Era como se ela martelasse o chão com os pés. Para ver o seu corpo ou parte dela, tinha de imaginá-la nua ou  semi-nua, no mínimo. Uma autêntica contramão para o actual cenário feminino. Mas, por uns dias, enganei-me ao cogitar que, talvez, fosse uma autodeclarada homem pela forma de ser. Enganei-me. Caí, sem me dar conta, no caixão do minimalismo ou pior, reduzi uma identidade com base em julgamentos supérfluos.
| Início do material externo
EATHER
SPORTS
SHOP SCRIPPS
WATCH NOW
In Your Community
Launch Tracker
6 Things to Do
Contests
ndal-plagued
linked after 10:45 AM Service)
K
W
Punha as mesmas calças, mas estavam sempre limpas. Sentava-se sempre à frente, não com o intuito de se destacar, pois notei que, a Sofia não apenas amava a poesia. Vivia dela. O seu mundo  era diferente do da maioria. Adentro eu disse que é difícil falar ou conversar com uma mulher, de antemão, inteligente. É provável que saiba se antecipar e desmitificar as artimanhas. Quando tentasse me aproximar, vinha uma neve gelar os meus pés e meus sentidos. Ainda consciente, podia vê-la a passar aquando do sarau de poesia.
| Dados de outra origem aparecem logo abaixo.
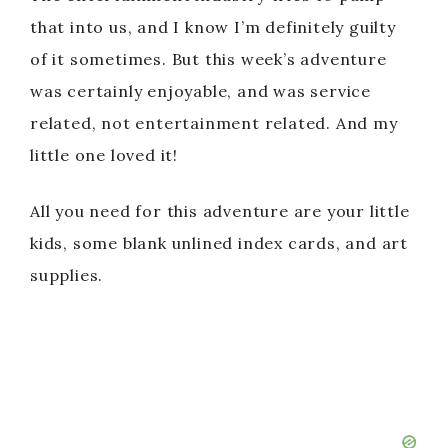
that into us, and I know I’m definitely guilty
of it sometimes. But this week’s adventure
was certainly enjoyable, and was service
related, not entertainment related. And my
little one loved it!
All you need for this adventure are your little
kids, some blank unlined index cards, and art
supplies.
Cumprimentei-a, antes do início da discussão do livro de Fanon. Respondeu-me com um aceno e, minutos depois, afastou-se uns metros para fumar um cigarro. A curiosidade impurrou-me para Sofia. Lamentámos muitas ausências para discussão de “Pele Negra, Mascára Branca”, era pouca gente para muitas páginas de discussão. Impulsivamente, questionei-a se era feminista ou qualquer que se aproxime à revolução. Ela avaliou os movimentos das minhas mãos e os dos pés. Eu estava nervoso. No fim, ela disse que era uma mulher e chamava-se Sofia. Apagou o cigarro e espalhou o último fumo na minha cara. Riu-se timidamente e perguntou se eu fumava. Respondi que não e ofereceu um cigarro.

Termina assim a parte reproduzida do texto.